Each control signal must be specified as 0, 1, 2 or X (don't care). Writing a 0 or 1 when an X is more accurate is *not* correct.

| Opcode | RegDst | RegWrite | ALUSrc | ALUOp | MemWrite | MemRead | MemToReg | PCSrc |
|--------|--------|----------|--------|-------|----------|---------|----------|-------|
| swu    | 0      | 1        | 1      | add   | 1        | 0       | 0        | 0     |

Answer: The answers appear in the table above.

#### 5. [15 Points] Pipeline Hazards.

Consider the sequence of MIPS instructions below:

add \$8, \$4, \$1 lw \$2, 8(\$5) sllv \$2, \$2, \$4 andi \$5, \$5, 0x3 sw \$5, 0(\$6)

(a) Draw arrows from producer to consumer on the instructions above indicating all the data dependences.

Answer: There is a dependence between the lw and the sllv instruction via \$2, and another between the and i and the sw via \$5.

(b) Reorder the instructions into a new schedule that will execute without any stalls on a 5-stage pipelined processor with forwarding. For reference, you may refer to the pipeline diagram below.

## Answer:

We need to avoid the 1-cycle load-use stall between the lw and the sllv. We can simply put the add in between.

lw \$2, 8(\$5)
add \$8, \$4, \$1
sllv \$2, \$2, \$4
andi \$5, \$5, 0x3
sw \$5, 0(\$6)

(c) Reorder the instructions into a new schedule that will execute without any stalls on a 5-stage pipelined processor *without* forwarding. For reference, you may refer to the pipeline diagram below.

## Answer:

The sllv has a data dependence on the lw, and the sw on the andi. Since we have no forwarding, we need to allow 2 cycles between the dependent instructions, so that the producer can reach WB when the consumer is in ID.

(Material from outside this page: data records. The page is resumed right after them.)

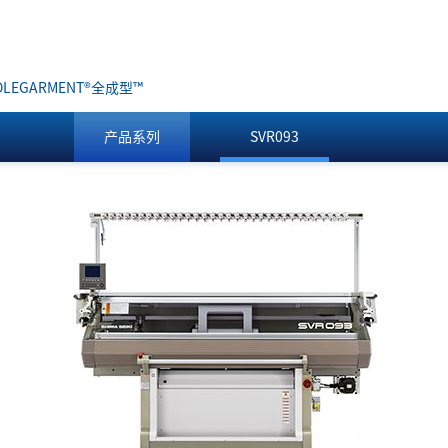
LEGARMENT
®
全成型™
产品系列
SVR093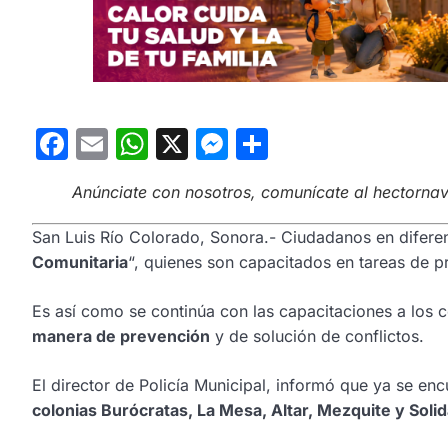
Facebook
Email
WhatsApp
X
Messenger
Compartir
Anúnciate con nosotros, comunícate al hectorn
San Luis Río Colorado, Sonora.- Ciudadanos en diferen
Comunitaria
“, quienes son capacitados en tareas de pr
Es así como se continúa con las capacitaciones a los
manera de prevención
y de solución de conflictos.
El director de Policía Municipal, informó que ya se en
colonias Burócratas, La Mesa, Altar, Mezquite y Soli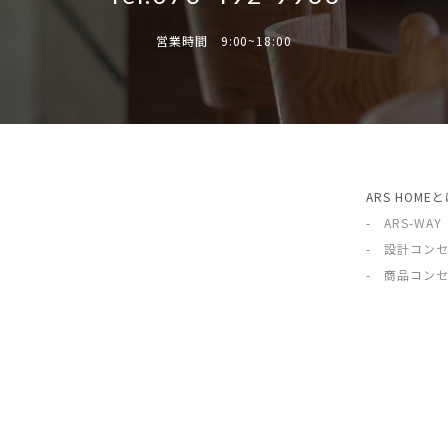
営業時間 9:00~18:00
ARS HOME
- ARS-WAY
- 設計コン
- 商品コン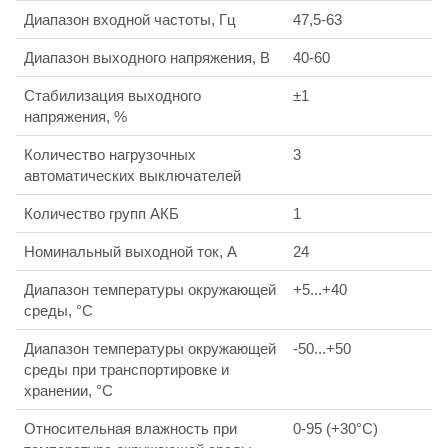
Диапазон входной частоты, Гц
47,5-63
Диапазон выходного напряжения, В
40-60
Стабилизация выходного
±1
напряжения, %
Количество нагрузочных
3
автоматических выключателей
Количество групп АКБ
1
Номинальный выходной ток, А
24
Диапазон температуры окружающей
+5...+40
среды, °С
Диапазон температуры окружающей
-50...+50
среды при транспортировке и
хранении, °С
Относительная влажность при
0-95 (+30°С)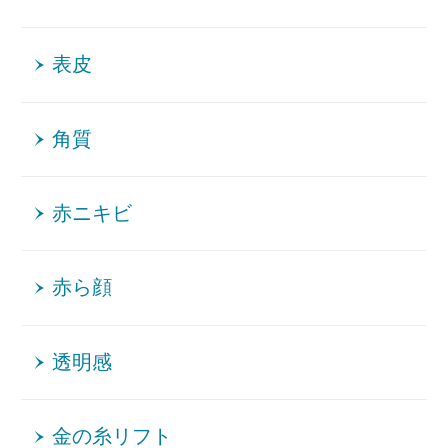
表皮
角質
赤ニキビ
赤ら顔
透明感
金の糸リフト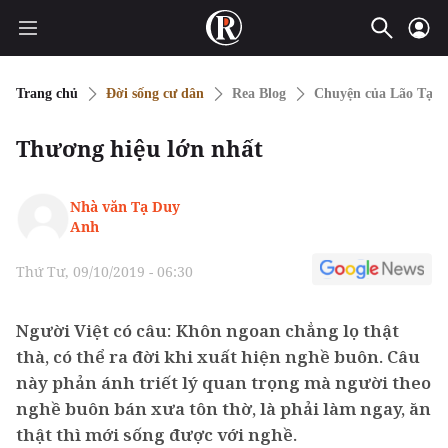
Trang chủ
Đời sống cư dân
Rea Blog
Chuyện của Lão Tạ
Thương hiệu lớn nhất
Nhà văn Tạ Duy
Anh
Thứ Tư, 09/10/2019 - 06:30
Người Việt có câu: Khôn ngoan chẳng lọ thật
thà, có thể ra đời khi xuất hiện nghề buôn. Câu
này phản ánh triết lý quan trọng mà người theo
nghề buôn bán xưa tôn thờ, là phải làm ngay, ăn
thật thì mới sống được với nghề.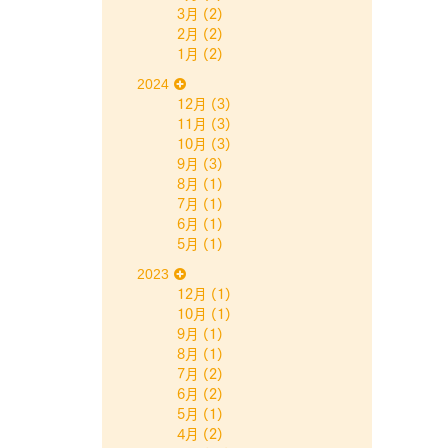
3月
(2)
2月
(2)
1月
(2)
2024
12月
(3)
11月
(3)
10月
(3)
9月
(3)
8月
(1)
7月
(1)
6月
(1)
5月
(1)
2023
12月
(1)
10月
(1)
9月
(1)
8月
(1)
7月
(2)
6月
(2)
5月
(1)
4月
(2)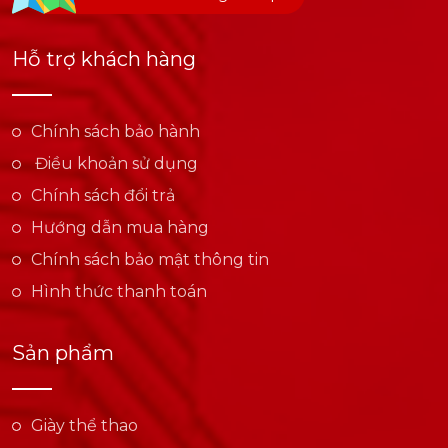
Hỗ trợ khách hàng
Chính sách bảo hành
Điều khoản sử dụng
Chính sách đổi trả
Hướng dẫn mua hàng
Chính sách bảo mật thông tin
Hình thức thanh toán
Sản phẩm
Giày thể thao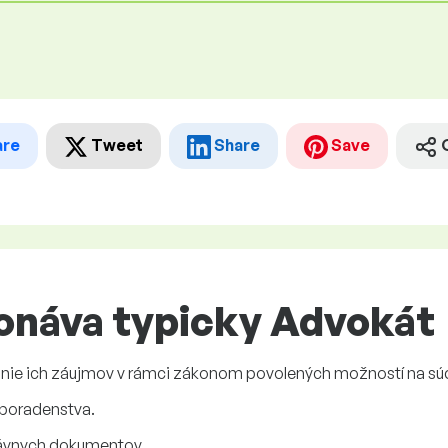
are
Tweet
Share
Save
onáva typicky Advokát
anie ich záujmov v rámci zákonom povolených možností na s
poradenstva.
ávnych dokumentov.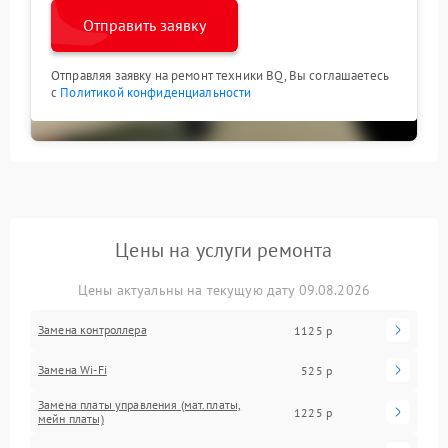
Отправить заявку
Отправляя заявку на ремонт техники BQ, Вы соглашаетесь
с
Политикой конфиденциальности
Цены на услуги ремонта
Цены актуальны на текущую дату 09.08.2026
Замена контроллера
1125 р
Замена Wi-Fi
525 р
Замена платы управления (мат.платы,
1225 р
мейн платы)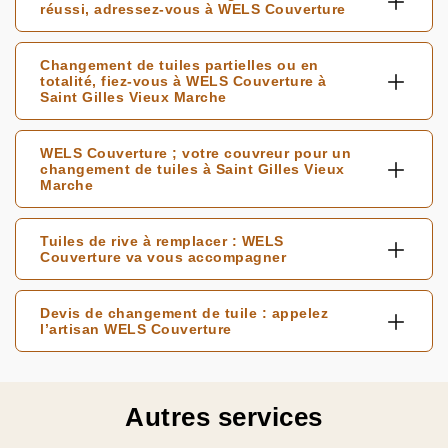
réussi, adressez-vous à WELS Couverture
Changement de tuiles partielles ou en
totalité, fiez-vous à WELS Couverture à
Saint Gilles Vieux Marche
WELS Couverture ; votre couvreur pour un
changement de tuiles à Saint Gilles Vieux
Marche
Tuiles de rive à remplacer : WELS
Couverture va vous accompagner
Devis de changement de tuile : appelez
l’artisan WELS Couverture
Autres services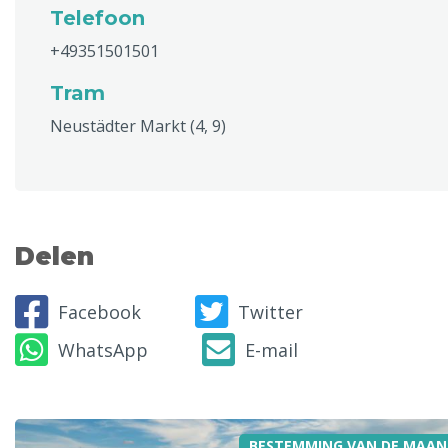
Telefoon
+49351501501
Tram
Neustädter Markt (4, 9)
Delen
Facebook
Twitter
WhatsApp
E-mail
BESTEMMING VAN DE MAAN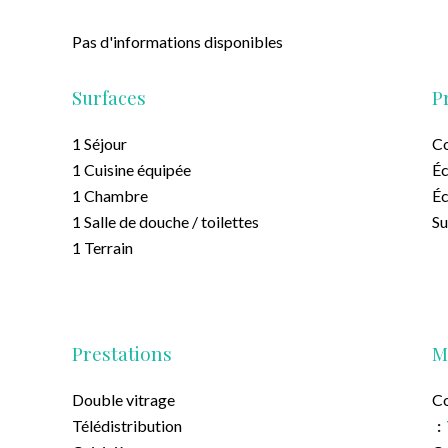
Pas d'informations disponibles
Surfaces
P
1 Séjour
C
1 Cuisine équipée
Éc
1 Chambre
Éc
1 Salle de douche / toilettes
S
1 Terrain
Prestations
M
Double vitrage
Co
Télédistribution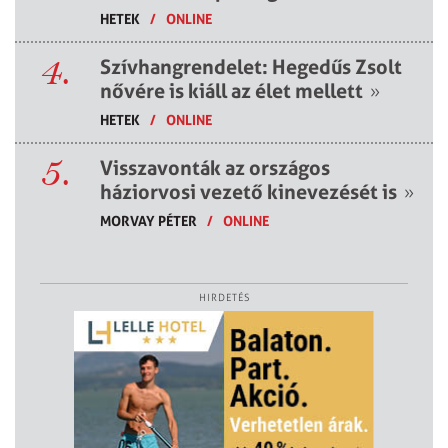
HETEK
/
ONLINE
4.
Szívhangrendelet: Hegedűs Zsolt
nővére is kiáll az élet mellett
»
HETEK
/
ONLINE
5.
Visszavonták az országos
háziorvosi vezető kinevezését is
»
MORVAY PÉTER
/
ONLINE
HIRDETÉS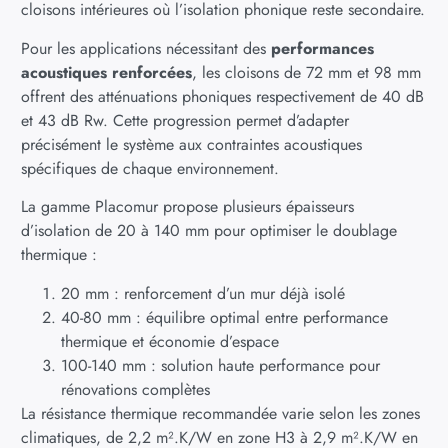
cloisons intérieures où l’isolation phonique reste secondaire.
Pour les applications nécessitant des
performances
acoustiques renforcées
, les cloisons de 72 mm et 98 mm
offrent des atténuations phoniques respectivement de 40 dB
et 43 dB Rw. Cette progression permet d’adapter
précisément le système aux contraintes acoustiques
spécifiques de chaque environnement.
La gamme Placomur propose plusieurs épaisseurs
d’isolation de 20 à 140 mm pour optimiser le doublage
thermique :
20 mm : renforcement d’un mur déjà isolé
40-80 mm : équilibre optimal entre performance
thermique et économie d’espace
100-140 mm : solution haute performance pour
rénovations complètes
La résistance thermique recommandée varie selon les zones
climatiques, de 2,2 m².K/W en zone H3 à 2,9 m².K/W en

lw \$2, 8(\$5) andi \$5, \$5, 0x3



| add  | \$8,         | \$4 <b>,</b> | \$1    |  |  |
|------|--------------|--------------|--------|--|--|
| sllv | \$2 <b>,</b> | \$2 <b>,</b> | \$4    |  |  |
| SW   | w \$5,       |              | 0(\$6) |  |  |

## 6. [15 Points] Pipelining.

- (a) Suppose you have a 5 stage pipeline in which the IF, ID, EX, MEM, WB stages took 3ns, 2ns, 2ns, 3ns and 2ns respectively. Explain performance impact in comparison with a single cycle implementation in each of the following scenarios.
  - i. How long does a single instruction take in the a single-cycle implementation?

**Answer**: (3+2+2+3+2) = 12ns

ii. How long does it take N instructions to complete in pipelining, where N is some arbitrary large number?

**Answer**: 3\*N + 12

iii. What is the speedup of pipelining?

Answer: 4x speedup

iv. Is that the max speedup? Why or why not?

**Answer**: No, this is not the ideal speed-up, as the pipeline stages are not balanced. In otherwords, since the IF and MEM stages take 3ns, that will be the lenght of each stage, regardless of the fact that the other 3 stages take less time.

(b) Why do pipelined machines in general offer improved performance?

**Answer**: Pipelined machines offer better throughput because when pipeline multiple stages are utilized at the same time, pipelined machines complete one instruction in the time it takes a single stage to complete. This is faster than the time it takes for the entire processor to complete every stage before fetching a new instruction.